Optimism among Irish companies falls to weakest point in eight years

By Business & Finance
27 March 2019

AIB Ireland Business Activity Insight Report shows hiring expectations are lowest since 2012 across manufacturing and services sectors

Optimism among Irish companies is the weakest in almost eight years according to the latest AIB Ireland Business Activity Insight Report, with sentiment around profits, employment and investment lower than reported in October 2018 as uncertainty around Brexit continues.

Weaker expectations for business activity are set to weigh on Irish businesses’ ability to maintain profitability in 2019, with 17% of Irish businesses surveyed expecting profits to increase over the next 12 months – the lowest level since June 2011. Further impacting profits, 35% of Irish businesses expect non-staff costs to rise well above global averages, with only companies in Brazil expecting a stronger increase in non-staff costs.

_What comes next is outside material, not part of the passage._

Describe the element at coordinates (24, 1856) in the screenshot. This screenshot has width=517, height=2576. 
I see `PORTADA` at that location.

Additionally, 18% of firms say they will continue with their staff increases as a result of Brexit, the lowest net balance since June 2012. Of those expecting to continue with their hiring plans, many feel their ability to recruit skilled labour will be hampered.

Brexit planning

Despite the growing uncertainly among Irish businesses, only 54% have done ‘some investigating’ into planning for Brexit.  Still, only 16% of Irish manufacturing & services companies have a written Brexit plan in place despite the looming deadline. However, the results also reveal that Irish businesses have prepared to a similar extent to counterparts in the United Kingdom and more than those in Germany.

Speaking about the results of the survey, Catherine Moroney, Head of Business Banking at AIB said,

The business activity survey was conducted during a period of intensified uncertainty due to Brexit, and although sentiment overall is lower than October 2018, it is still in positive territory. Expectations around the performance of the Irish economy, which will lead to increased staffing requirements and capital investment, are supporting positive sentiment.

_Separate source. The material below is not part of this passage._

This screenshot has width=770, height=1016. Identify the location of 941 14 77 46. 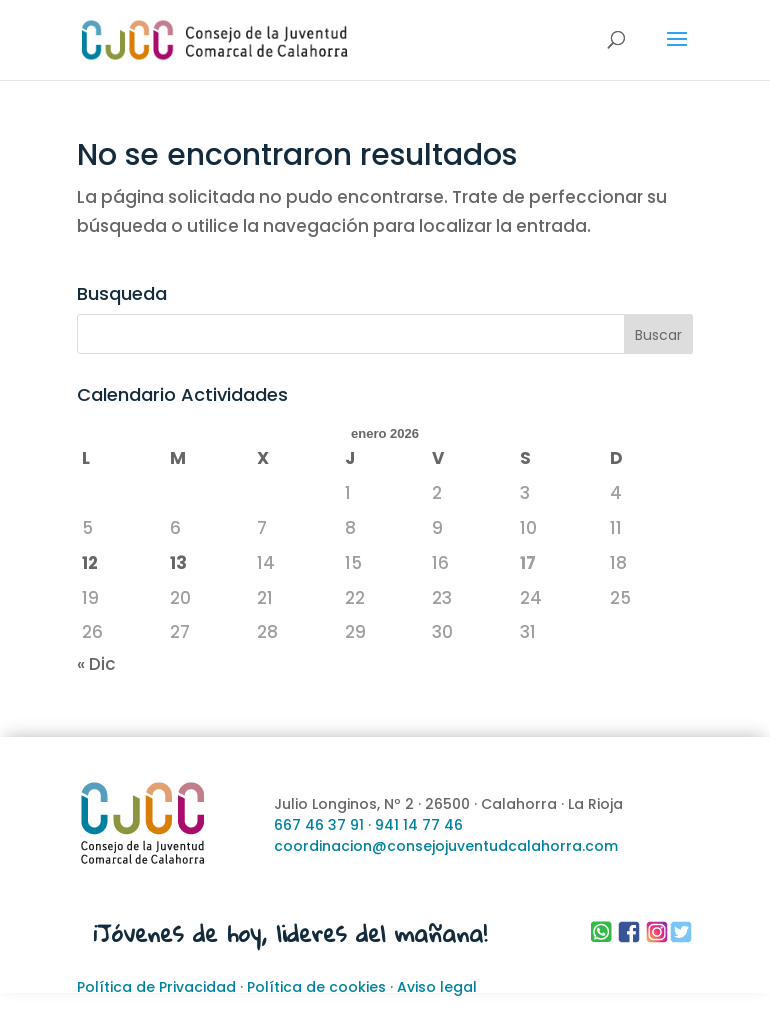
(419, 825).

She continued, “Whereas cost inflation, lower profits and lack of clarity regarding the impact of Brexit and global trade wars means businesses are more cautious on outlook.

“In this survey we see the composite business sentiment drop sharply for ‘profits’ outlook (+33 to +17) and ‘price’ outlook (+44 to +29), demonstrating companies’ real concern about what may materialise and impact their business. ‘Brexit impact on suppliers’ was a verbatim concern from a Manufacturing business and increased exchange rate volatility was another concern cited.

“Notwithstanding these potential headwinds, Irish businesses are still more optimistic than their European counterparts and positive overall in their outlook.”